- United States
- Mass.
- Letter
Please pass a law like this. ICE needs their qualified immunity removed.
Under California’s SB 627 (the "No Secret Police Act"), which went into effect on January 1, 2026, officers lose their qualified immunity for a very specific reason: transparency is now a legal requirement for the job.
Here is the breakdown of why they lose that protection:
1. The Legal Violation Prevents Immunity
Qualified immunity is only supposed to protect officers who act "reasonably" and don't violate "clearly established law." Since SB 627 makes it a crime (a misdemeanor) for an officer to obscure their face during routine duties, any officer wearing a mask is now actively breaking the law. You cannot claim the protection of the law while you are in the middle of violating it.

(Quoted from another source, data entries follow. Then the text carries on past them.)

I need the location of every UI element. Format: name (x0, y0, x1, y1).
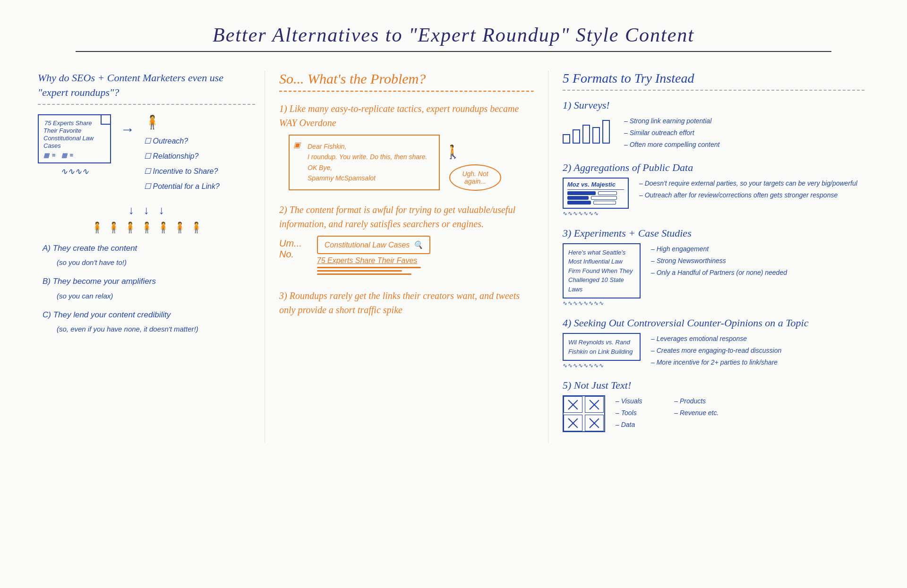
bullet-5-1: Visuals (616, 395, 660, 407)
person-3: 🧍 (124, 222, 137, 234)
person-5: 🧍 (157, 222, 170, 234)
problem-3-num: 3) (279, 290, 287, 301)
table-bar-3a (567, 201, 591, 205)
bar-3 (582, 125, 590, 144)
table-row-3 (567, 201, 624, 205)
table-label: Moz vs. Majestic (567, 181, 624, 190)
bullet-4-2: Creates more engaging-to-read discussion (651, 345, 781, 357)
problem-2: 2) The content format is awful for tryin… (279, 203, 534, 277)
case-box-wrapper: Here's what Seattle's Most Influential L… (563, 243, 641, 307)
bullet-5-4: Products (674, 395, 719, 407)
table-bar-2a (567, 196, 589, 200)
problem-3: 3) Roundups rarely get the links their c… (279, 289, 534, 317)
problem-1-body: Like many easy-to-replicate tactics, exp… (279, 103, 519, 128)
grid-sketch (563, 395, 605, 432)
benefit-b-sub: (so you can relax) (43, 290, 255, 303)
search-term: Constitutional Law Cases (325, 241, 410, 249)
format-5-row: Visuals Tools Data Products Revenue etc. (563, 395, 864, 432)
bullet-3-1: High engagement (651, 243, 787, 255)
doc-icons: ▦ ≡ ▦ ≡ (43, 152, 105, 159)
search-result-link: 75 Experts Share Their Faves (317, 256, 431, 265)
table-bar-3b (593, 201, 616, 205)
email-body: I roundup. You write. Do this, then shar… (308, 152, 432, 173)
bar-5 (602, 120, 610, 144)
format-3-name: Experiments + Case Studies (574, 227, 692, 239)
bullet-5-2: Tools (616, 407, 660, 419)
search-icon: 🔍 (413, 240, 423, 249)
email-to: Dear Fishkin, (308, 141, 432, 152)
format-2-title: 2) Aggregations of Public Data (563, 162, 864, 174)
benefit-b-letter: B) (43, 277, 53, 286)
person-confused-icon: Um...No. (279, 238, 302, 260)
bullet-3-3: Only a Handful of Partners (or none) nee… (651, 267, 787, 279)
mid-column: So... What's the Problem? 1) Like many e… (265, 71, 548, 443)
format-1-name: Surveys! (574, 99, 610, 111)
table-row-1 (567, 191, 624, 195)
person-2: 🧍 (107, 222, 120, 234)
format-4-bullets: Leverages emotional response Creates mor… (646, 333, 781, 369)
bullet-4-1: Leverages emotional response (651, 333, 781, 345)
table-row-2 (567, 196, 624, 200)
controversial-box-wrapper: Wil Reynolds vs. Rand Fishkin on Link Bu… (563, 333, 641, 369)
result-line-3 (317, 273, 411, 275)
format-2-name: Aggregations of Public Data (573, 162, 693, 173)
bar-2 (573, 129, 580, 144)
checklist-item-4: Potential for a Link? (144, 179, 220, 194)
case-squiggle: ∿∿∿∿∿∿∿∿ (563, 300, 641, 307)
benefit-c-letter: C) (43, 310, 53, 319)
title-area: Better Alternatives to "Expert Roundup" … (76, 9, 831, 52)
format-3: 3) Experiments + Case Studies Here's wha… (563, 227, 864, 307)
problem-2-body: The content format is awful for trying t… (279, 205, 515, 229)
format-3-title: 3) Experiments + Case Studies (563, 227, 864, 239)
bullet-1-1: Strong link earning potential (624, 115, 719, 127)
bullet-1-3: Often more compelling content (624, 139, 719, 151)
format-5-num: 5) (563, 379, 571, 391)
table-bar-2b (591, 196, 617, 200)
email-row: Dear Fishkin, I roundup. You write. Do t… (279, 135, 534, 191)
formats-dashed-line (563, 90, 864, 91)
format-1: 1) Surveys! Strong link earning potentia… (563, 99, 864, 151)
result-line-2 (317, 270, 402, 272)
benefit-c-main: They lend your content credibility (53, 310, 171, 319)
problem-3-text: 3) Roundups rarely get the links their c… (279, 289, 534, 317)
person-icon: 🧍 (144, 114, 220, 130)
bullet-4-3: More incentive for 2+ parties to link/sh… (651, 357, 781, 368)
benefit-a-main: They create the content (53, 244, 137, 253)
person-1: 🧍 (91, 222, 103, 234)
format-1-title: 1) Surveys! (563, 99, 864, 111)
grid-cell-1 (564, 396, 582, 413)
email-box: Dear Fishkin, I roundup. You write. Do t… (289, 135, 440, 190)
checklist-item-3: Incentive to Share? (144, 164, 220, 179)
bar-chart (563, 118, 610, 144)
why-question: Why do SEOs + Content Marketers even use… (38, 71, 255, 100)
benefit-b: B) They become your amplifiers (so you c… (43, 274, 255, 303)
person-4: 🧍 (140, 222, 153, 234)
table-sketch: Moz vs. Majestic (563, 178, 629, 209)
problem-1-num: 1) (279, 103, 287, 114)
arrows-down: ↓ ↓ ↓ (38, 204, 255, 217)
format-4: 4) Seeking Out Controversial Counter-Opi… (563, 317, 864, 369)
text-lines-icon-2: ≡ (70, 152, 74, 159)
result-lines (317, 267, 431, 275)
benefit-a: A) They create the content (so you don't… (43, 241, 255, 270)
search-area: Um...No. Constitutional Law Cases 🔍 75 E… (279, 236, 534, 277)
person-6: 🧍 (173, 222, 186, 234)
benefit-b-main: They become your amplifiers (53, 277, 156, 286)
format-4-num: 4) (563, 317, 571, 329)
bullet-2-2: Outreach after for review/corrections of… (639, 189, 857, 201)
benefit-c: C) They lend your content credibility (s… (43, 307, 255, 336)
surveys-row: Strong link earning potential Similar ou… (563, 115, 864, 151)
image-icon-2: ▦ (61, 152, 67, 159)
search-box: Constitutional Law Cases 🔍 (317, 236, 431, 254)
table-bar-1a (567, 191, 596, 195)
problem-1-text: 1) Like many easy-to-replicate tactics, … (279, 102, 534, 130)
controversial-box: Wil Reynolds vs. Rand Fishkin on Link Bu… (563, 333, 641, 361)
stick-figure-icon: 🚶 (445, 144, 501, 160)
format-1-bullets: Strong link earning potential Similar ou… (619, 115, 719, 151)
email-response-area: 🚶 Ugh. Not again... (445, 135, 501, 191)
problem-2-num: 2) (279, 205, 287, 215)
checklist-item-1: Outreach? (144, 134, 220, 149)
text-lines-icon: ≡ (52, 152, 56, 159)
benefit-a-sub: (so you don't have to!) (43, 256, 255, 270)
result-line-1 (317, 267, 421, 268)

2. The "Willful Violation" Clause
The law specifically states that if an officer "knowingly and willfully" violates the mask ban and then commits a tort (like assault, false arrest, or battery), they are barred from asserting any privilege or immunity in a civil action.
3. Personal Financial Liability
Because they lose that immunity, the officer can be sued personally.
* Minimum Penalty: The law sets a minimum statutory damage of $10,000 if they are found liable for an offense while masked.
* No Shield: Normally, the government's "qualified immunity" shield would get these lawsuits thrown out before they even start. Now, a citizen can take that officer all the way to trial.
4. Safety vs. Accountability
The law explicitly rejects the argument that "general fear" for safety is enough to justify a mask. It forces a choice: if an agent wants the legal protection of their badge, they must show their face. If they hide their face to avoid being identified, they are treated as an individual acting outside their legal authority, leaving them wide open to lawsuits.